New Yorkers have a long love affair with owls and embrace the bird as a traditional symbol of wisdom. There is a little owl hidden on Columbia University's Alma Mater statue, and many early 20th century public schools featured owl sculptures—notably PS 110, the Florence Nightingale Schoolof which there were about two dozen owl statues sat on his roof.

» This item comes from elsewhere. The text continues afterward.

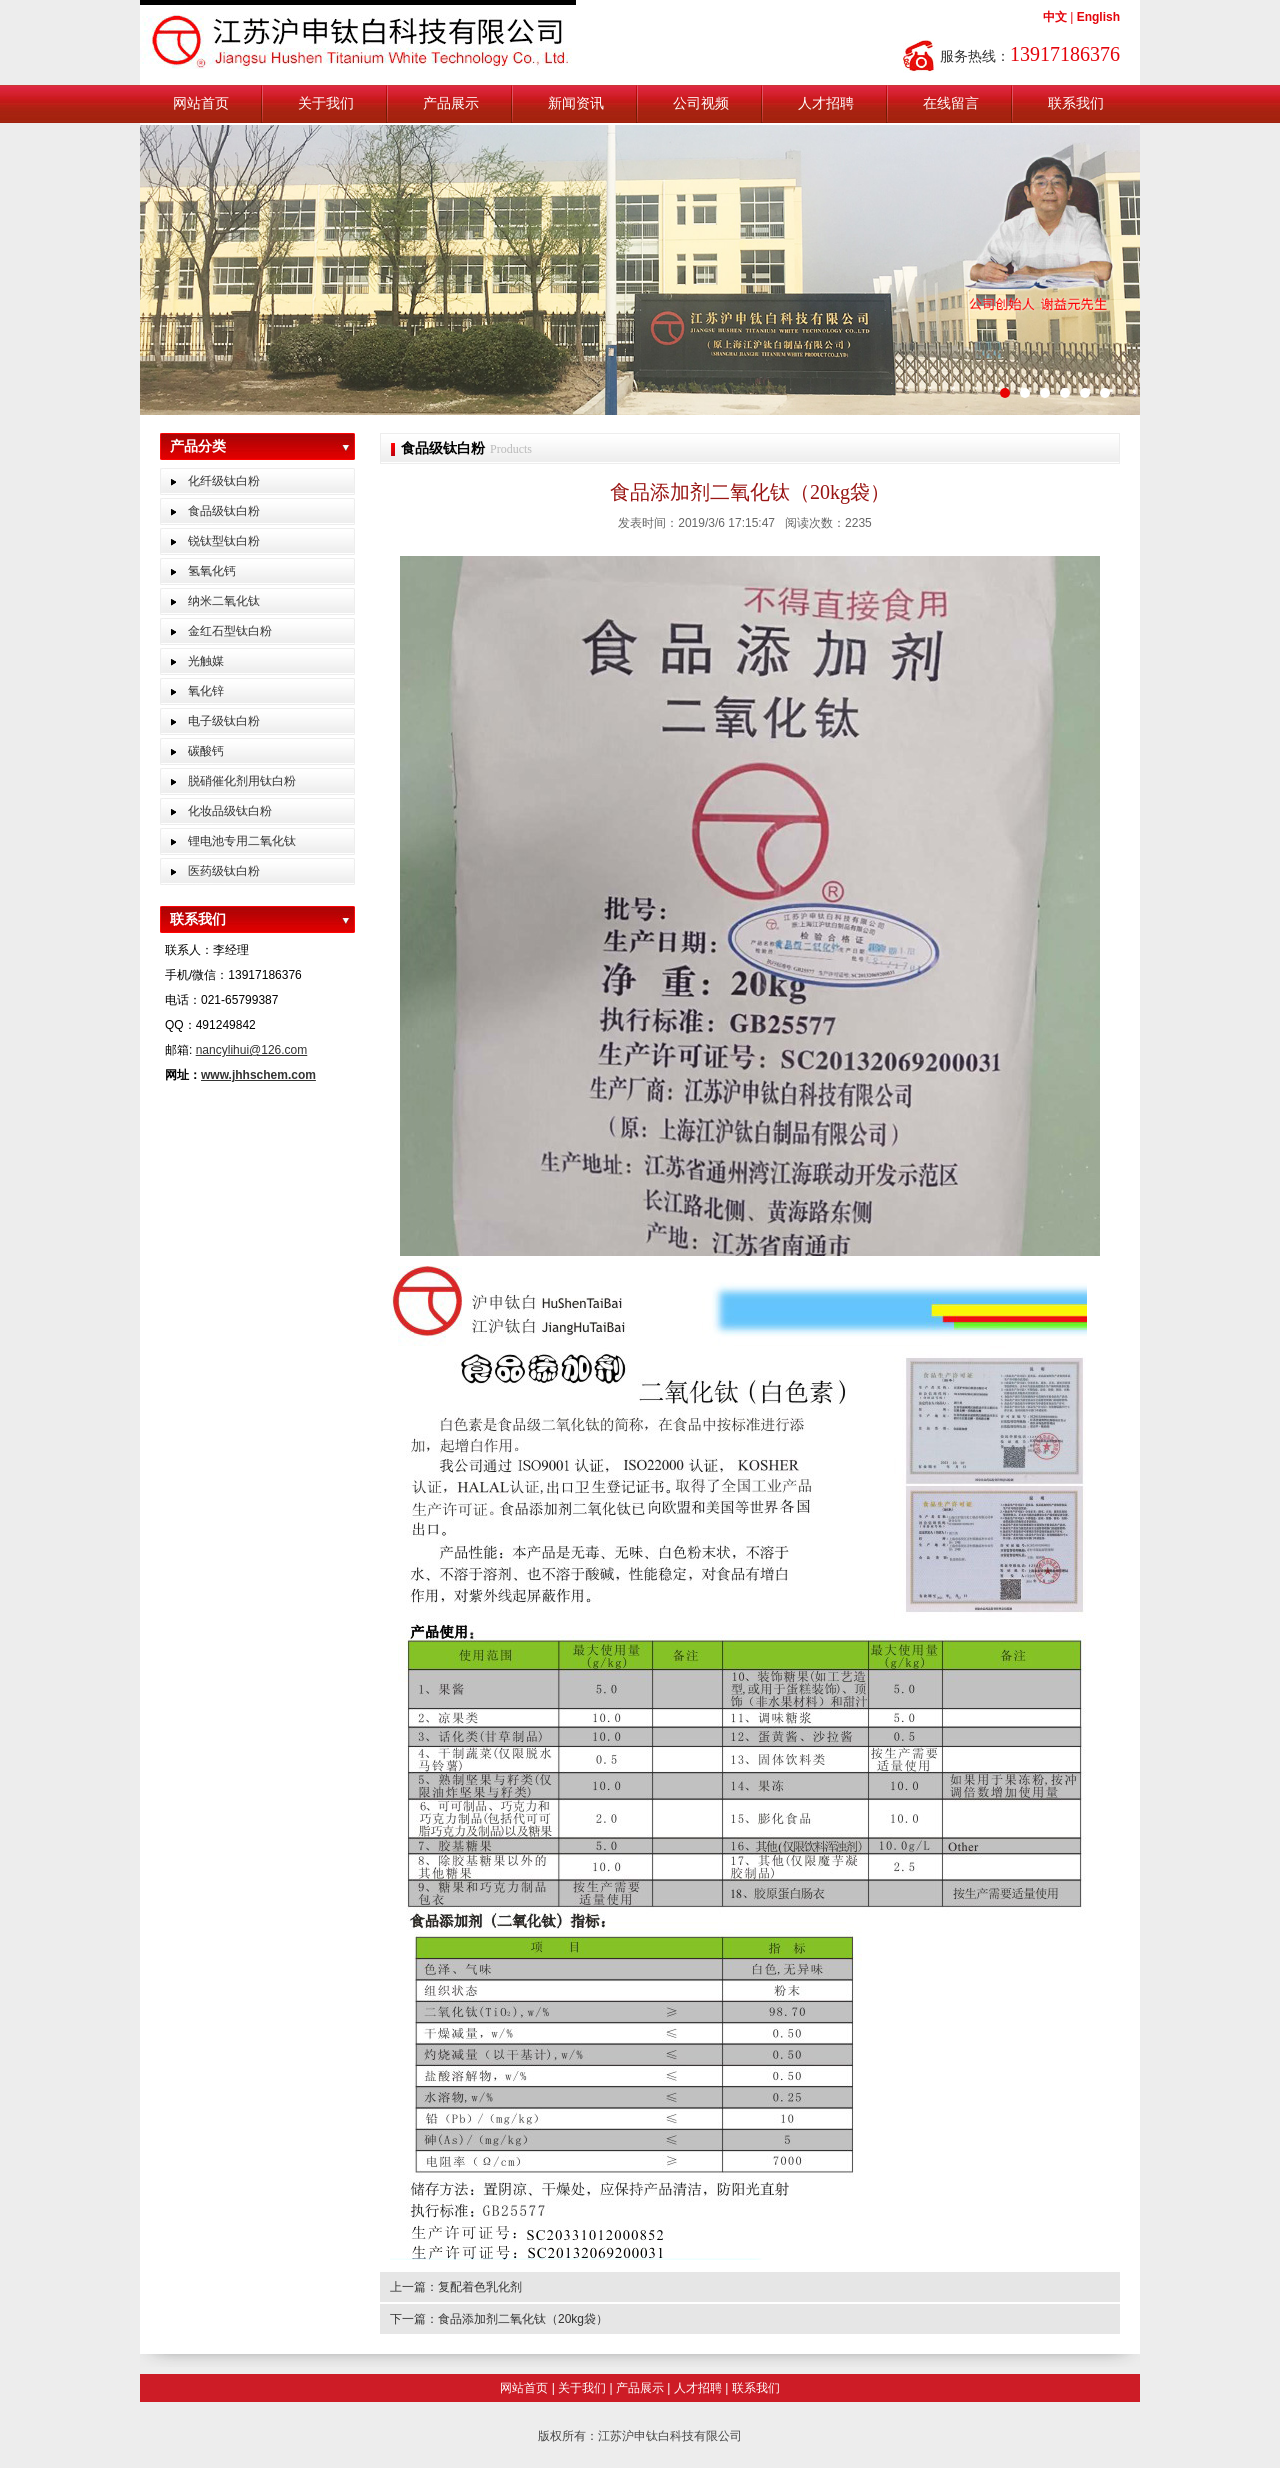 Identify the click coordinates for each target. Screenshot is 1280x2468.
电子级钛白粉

In recent years, New Yorkers no longer had to rely on fake owls for their regular owl fix. At the height of the pandemic, a series of real owls appeared and brought residents out of their Covid hibernation into the restorative atmosphere of Central Park. Barry the barred owl landed in Manhattan in October 2020. She was followed by a young snowy owl who visited Central Park in January 2021 and a year later by Geraldine the great horned owl, who was doing well in the park despite an injured foot.

However, none of these visitors captured the public imagination as much as Flaco and his story of transformation. The owl, once described by a frequent zoo visitor as a grumpy and slightly chubby bird, has reinvented itself as New York's most majestic bird of prey – the 'Prince of the City'. the dancer Heather Watts said itwhich has become a fascinating symbol of freedom, resilience and the possibility of innovation.

Michiko Kakutani is the author of the forthcoming book “The Great Wave: The Era of Radical Disruption and the Rise of the Outsider.”